Problem to work on |
A verbatim reproduction of the following listing is required; omit the pictures.

Exercise input |
-*-

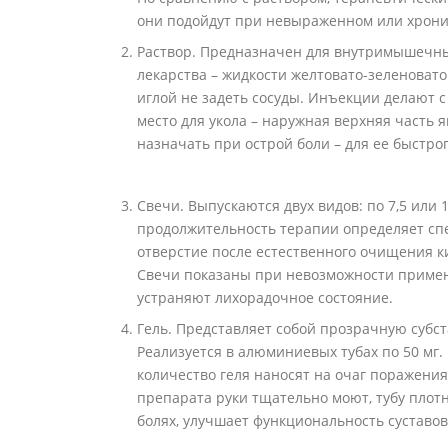
они подойдут при невыраженном или хрони
Раствор. Предназначен для внутримышечных
лекарства – жидкости желтовато-зеленовато
иглой не задеть сосуды. Инъекции делают 
место для укола – наружная верхняя часть
назначать при острой боли – для ее быстро
Свечи. Выпускаются двух видов: по 7,5 или 
продолжительность терапии определяет сп
отверстие после естественного очищения 
Свечи показаны при невозможности примен
устраняют лихорадочное состояние.
Гель. Представляет собой прозрачную субс
Реализуется в алюминиевых тубах по 50 мг
количество геля наносят на очаг поражения
препарата руки тщательно моют, тубу плот
болях, улучшает функциональность суставов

-*-

Result of this task |
они подойдут при невыраженном или хрони
Раствор. Предназначен для внутримышечных
лекарства – жидкости желтовато-зеленовато
иглой не задеть сосуды. Инъекции делают 
место для укола – наружная верхняя часть
назначать при острой боли – для ее быстро
Свечи. Выпускаются двух видов: по 7,5 или 
продолжительность терапии определяет сп
отверстие после естественного очищения 
Свечи показаны при невозможности примен
устраняют лихорадочное состояние.
Гель. Представляет собой прозрачную субс
Реализуется в алюминиевых тубах по 50 мг
количество геля наносят на очаг поражения
препарата руки тщательно моют, тубу плот
болях, улучшает функциональность суставов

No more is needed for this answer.